Chris Morales, head of security analytics at Vectra, says, "What I think the Verizon DBIR demonstrates is who is targeting what industry and what they are doing. Attribution is interesting in the sense it paints a picture of who is behind a breach and what they do. The motives behind an attack tend to be consistent for each industry as does the risk and data in those industries."
"Yet, what happened last year will only paint a partial picture of the tools, tactics and procedures being implemented now in what is a dramatically shifted threat landscape over the last few months. A threat landscape that might be more permanent than temporary," Morales adds. "For example, an increase in the use of SaaS like Office 365 and Zoom for intrusion and lateral movement techniques. The higher obfuscation of command and control and data exfiltration in companies that previously would never allow remote work-from-home."
Shahrokh Shahidzadeh, CEO at Acceptto, notes that the top actions for breaches remain credentials, misconfiguration and phishing. "Credentials are still the favorite attack surface, and within the past three years, range fluctuates between 75-81 percent. The reduction in malware is just aligned with the previous year’s trend and is a function of the risk balloon getting squeezed as alternative attacks reward balance out.
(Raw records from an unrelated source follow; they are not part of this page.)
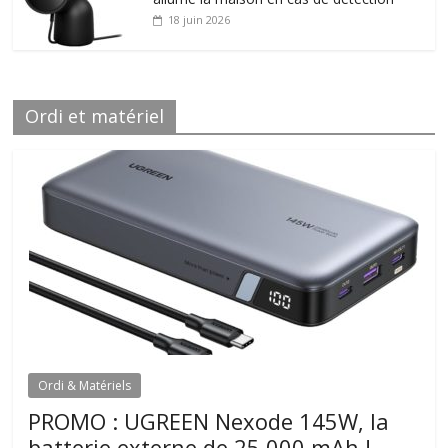
18 juin 2026
Ordi et matériel
Ordi & Matériels
PROMO : UGREEN Nexode 145W, la
batterie externe de 25.000 mAh !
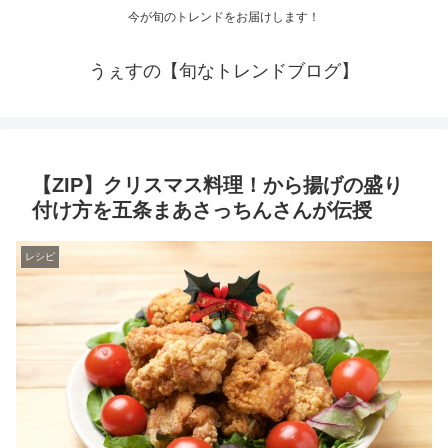
今が旬のトレンドをお届けします！
うぇすの【旬なトレンドブログ】
【ZIP】クリスマス料理！から揚げの盛り
付け方を五条まあさっちんさんが伝授
レシピ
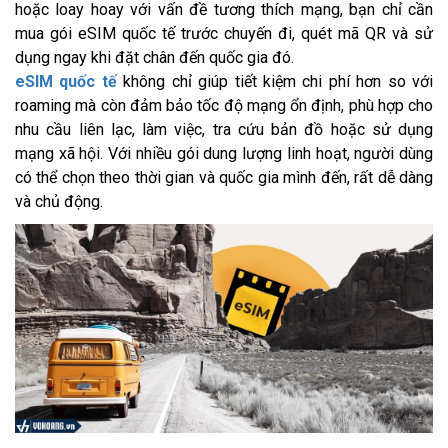
hoặc loay hoay với vấn đề tương thích mạng, bạn chỉ cần
mua gói eSIM quốc tế trước chuyến đi, quét mã QR và sử
dụng ngay khi đặt chân đến quốc gia đó.
eSIM quốc tế
không chỉ giúp tiết kiệm chi phí hơn so với
roaming mà còn đảm bảo tốc độ mạng ổn định, phù hợp cho
nhu cầu liên lạc, làm việc, tra cứu bản đồ hoặc sử dụng
mạng xã hội. Với nhiều gói dung lượng linh hoạt, người dùng
có thể chọn theo thời gian và quốc gia mình đến, rất dễ dàng
và chủ động.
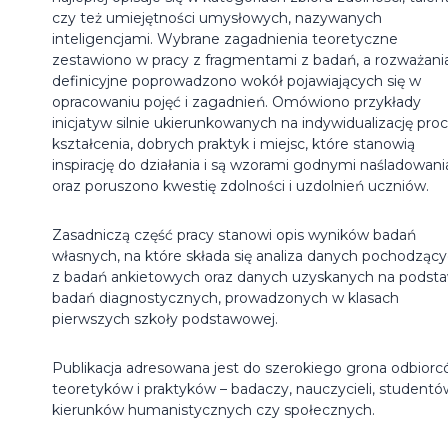
czy też umiejętności umysłowych, nazywanych
inteligencjami. Wybrane zagadnienia teoretyczne
zestawiono w pracy z fragmentami z badań, a rozważani
definicyjne poprowadzono wokół pojawiających się w
opracowaniu pojęć i zagadnień. Omówiono przykłady
inicjatyw silnie ukierunkowanych na indywidualizację pro
kształcenia, dobrych praktyk i miejsc, które stanowią
inspirację do działania i są wzorami godnymi naśladowani
oraz poruszono kwestię zdolności i uzdolnień uczniów.
Zasadniczą część pracy stanowi opis wyników badań
własnych, na które składa się analiza danych pochodząc
z badań ankietowych oraz danych uzyskanych na podst
badań diagnostycznych, prowadzonych w klasach
pierwszych szkoły podstawowej.
Publikacja adresowana jest do szerokiego grona odbiorc
teoretyków i praktyków – badaczy, nauczycieli, studentó
kierunków humanistycznych czy społecznych.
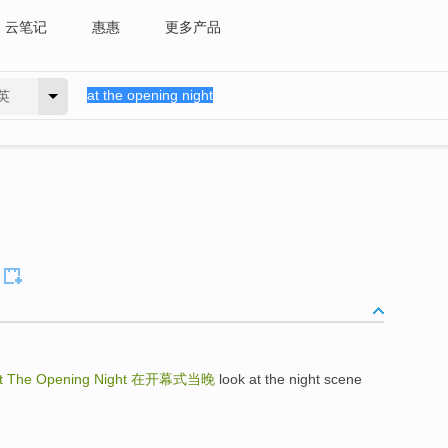
云笔记
惠惠
更多产品
英
t The Opening Night
在开幕式当晚
look at the night scene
Besides, if you think about January 2020 alone, and weigh in the key breaches reported during the first month of 2020, then you will realize the shift is insignificant."
Shahidzadeh adds, "These reports are usually a trailing indicator given a significant number of breaches that occurred in 2019 simply have not been discovered yet. And yes, understanding the threat balloon risk and the associated financial motivation is how we deal with risk management. That said, any <6 percent reduction is simply noise."